That works on small wikis, but on the biggest ones this is too much data
to fit in memory, leading to the process being killed by the operating
system.
I've fixed backup.inc to refer to the new name of the constant in r17405.
enwiki dump is restarted now; dewiki should get around later in its dump
group cycle. Sighhs :)
A general note: I've been planning to replace dumpTextPass.php with a
more reliable manager program (perhaps Java, to reuse existing mwdumper
code) which interfaces with a minimal PHP script that just loads text
records out of the database. If the PHP crashes out, the manager program
can just restart it at will.
[The PHP layer is needed because our text storage is hideously
complicated, with ever-shifting database pools, legacy encodings,
compression, batch compression, etc. It's easier to leave that logic in
one place in MediaWiki rather than try to reproduce it and keep that in
sync in a utility program.]
I haven't quite got around to writing this yet.
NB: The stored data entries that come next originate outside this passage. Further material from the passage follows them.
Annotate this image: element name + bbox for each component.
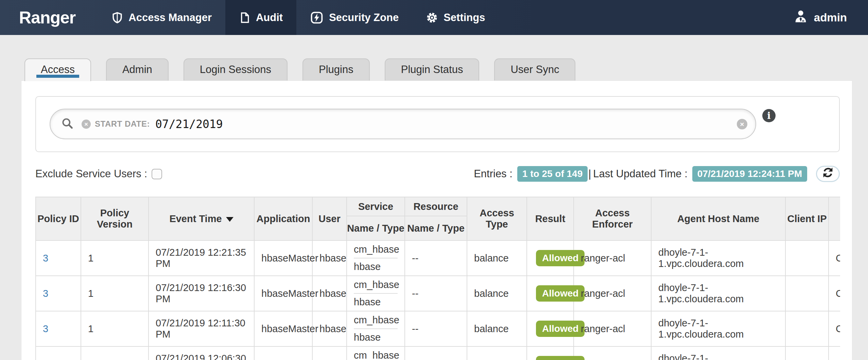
result-cell: Allowed <box>527 311 574 346</box>
search-icon <box>61 117 73 131</box>
audit-table-row: 3 1 07/21/2019 12:16:30 PM hbaseMaster h… <box>36 276 840 311</box>
access-type-cell: balance <box>467 346 527 360</box>
exclude-service-users-label: Exclude Service Users : <box>35 168 147 180</box>
audit-tabs: Access Admin Login Sessions Plugins Plug… <box>24 58 590 81</box>
policy-id-link[interactable]: 3 <box>43 253 48 264</box>
policy-id-link[interactable]: 3 <box>43 288 48 299</box>
refresh-icon <box>822 166 834 181</box>
application-cell: hbaseMaster <box>254 240 312 276</box>
resource-cell: -- <box>405 346 467 360</box>
col-policy-version: Policy Version <box>81 197 149 240</box>
access-enforcer-cell: ranger-acl <box>574 240 651 276</box>
clear-search-icon[interactable]: × <box>737 119 747 129</box>
user-icon <box>794 9 808 26</box>
event-time-cell: 07/21/2019 12:06:30 PM <box>149 346 254 360</box>
search-input[interactable]: × START DATE: 07/21/2019 × <box>50 109 756 139</box>
nav-item-label: Settings <box>444 12 485 24</box>
remove-filter-tag-icon[interactable]: × <box>82 120 91 129</box>
audit-log-table: Policy ID Policy Version Event Time Appl… <box>35 197 840 360</box>
audit-access-panel: × START DATE: 07/21/2019 × i Exclude Ser… <box>21 80 852 360</box>
col-user: User <box>312 197 347 240</box>
policy-version-cell: 1 <box>81 311 149 346</box>
ranger-logo[interactable]: Ranger <box>0 0 98 35</box>
service-type: hbase <box>354 258 398 275</box>
policy-id-link[interactable]: 3 <box>43 323 48 334</box>
access-enforcer-cell: ranger-acl <box>574 311 651 346</box>
audit-table-container: Policy ID Policy Version Event Time Appl… <box>35 197 840 360</box>
col-group-service: Service <box>347 197 405 216</box>
access-enforcer-cell: ranger-acl <box>574 276 651 311</box>
nav-access-manager[interactable]: Access Manager <box>98 0 225 35</box>
user-menu[interactable]: admin <box>772 0 868 35</box>
user-cell: hbase <box>312 346 347 360</box>
agent-host-cell: dhoyle-7-1-1.vpc.cloudera.com <box>651 240 785 276</box>
tab-user-sync[interactable]: User Sync <box>494 58 575 80</box>
filter-tag-label: START DATE: <box>95 119 150 129</box>
col-group-resource: Resource <box>405 197 467 216</box>
col-policy-id: Policy ID <box>36 197 81 240</box>
shield-icon <box>111 12 123 23</box>
event-time-cell: 07/21/2019 12:21:35 PM <box>149 240 254 276</box>
exclude-service-users-checkbox[interactable] <box>152 169 162 179</box>
result-cell: Allowed <box>527 240 574 276</box>
col-event-time[interactable]: Event Time <box>149 197 254 240</box>
nav-settings[interactable]: Settings <box>412 0 499 35</box>
policy-id-link[interactable]: 3 <box>43 359 48 360</box>
agent-host-cell: dhoyle-7-1-1.vpc.cloudera.com <box>651 346 785 360</box>
service-type: hbase <box>354 294 398 311</box>
col-access-type: Access Type <box>467 197 527 240</box>
user-name: admin <box>814 11 847 24</box>
application-cell: hbaseMaster <box>254 346 312 360</box>
col-service-name-type: Name / Type <box>347 216 405 240</box>
service-cell: cm_hbase hbase <box>347 240 405 276</box>
resource-cell: -- <box>405 240 467 276</box>
client-ip-cell <box>785 276 829 311</box>
service-name: cm_hbase <box>354 311 398 329</box>
application-cell: hbaseMaster <box>254 311 312 346</box>
policy-version-cell: 1 <box>81 346 149 360</box>
access-type-cell: balance <box>467 276 527 311</box>
cluster-cell-clipped: C <box>829 311 840 346</box>
tab-plugin-status[interactable]: Plugin Status <box>385 58 480 80</box>
col-agent-host-name: Agent Host Name <box>651 197 785 240</box>
entries-label: Entries : <box>474 168 513 180</box>
nav-audit[interactable]: Audit <box>225 0 296 35</box>
top-navbar: Ranger Access Manager Audit Security Zon… <box>0 0 868 35</box>
refresh-button[interactable] <box>816 166 840 182</box>
resource-cell: -- <box>405 311 467 346</box>
nav-item-label: Access Manager <box>128 12 212 24</box>
tab-access[interactable]: Access <box>24 58 91 81</box>
result-badge: Allowed <box>536 356 585 360</box>
cluster-cell-clipped: C <box>829 240 840 276</box>
col-result: Result <box>527 197 574 240</box>
nav-item-label: Security Zone <box>329 12 399 24</box>
col-resource-name-type: Name / Type <box>405 216 467 240</box>
tab-login-sessions[interactable]: Login Sessions <box>184 58 288 80</box>
audit-table-body: 3 1 07/21/2019 12:21:35 PM hbaseMaster h… <box>36 240 840 360</box>
col-access-enforcer: Access Enforcer <box>574 197 651 240</box>
policy-version-cell: 1 <box>81 276 149 311</box>
last-updated-label: Last Updated Time : <box>593 168 687 180</box>
access-enforcer-cell: ranger-acl <box>574 346 651 360</box>
agent-host-cell: dhoyle-7-1-1.vpc.cloudera.com <box>651 276 785 311</box>
nav-security-zone[interactable]: Security Zone <box>296 0 412 35</box>
service-name: cm_hbase <box>354 347 398 360</box>
search-filter-box: × START DATE: 07/21/2019 × i <box>35 96 840 152</box>
resource-cell: -- <box>405 276 467 311</box>
audit-table-row: 3 1 07/21/2019 12:21:35 PM hbaseMaster h… <box>36 240 840 276</box>
tab-admin[interactable]: Admin <box>106 58 169 80</box>
filter-tag-value: 07/21/2019 <box>155 118 223 131</box>
cluster-cell-clipped: C <box>829 276 840 311</box>
col-client-ip: Client IP <box>785 197 829 240</box>
file-icon <box>239 12 250 23</box>
col-application: Application <box>254 197 312 240</box>
event-time-cell: 07/21/2019 12:11:30 PM <box>149 311 254 346</box>
last-updated-badge: 07/21/2019 12:24:11 PM <box>692 166 807 182</box>
info-icon[interactable]: i <box>762 109 776 122</box>
service-cell: cm_hbase hbase <box>347 276 405 311</box>
col-cluster-clipped: C <box>829 197 840 240</box>
service-cell: cm_hbase hbase <box>347 311 405 346</box>
tab-plugins[interactable]: Plugins <box>302 58 370 80</box>
result-badge: Allowed <box>536 250 585 266</box>
result-badge: Allowed <box>536 321 585 337</box>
If someone *really*
wants to do it in the next week or two they'd be my friend, otherwise
it's on my todo list... :)
In short it needs to:
a: read in skeleton XML dump [all page/revision data, no text]
b: read in previous full XML dump [which has text!]
c: talk to MediaWiki script to pull text revisions not found in previous
full XML dump, restarting if it dies
d: output full XML including text
Shouldn't be *that* hard.
-- brion vibber (brion @
pobox.com)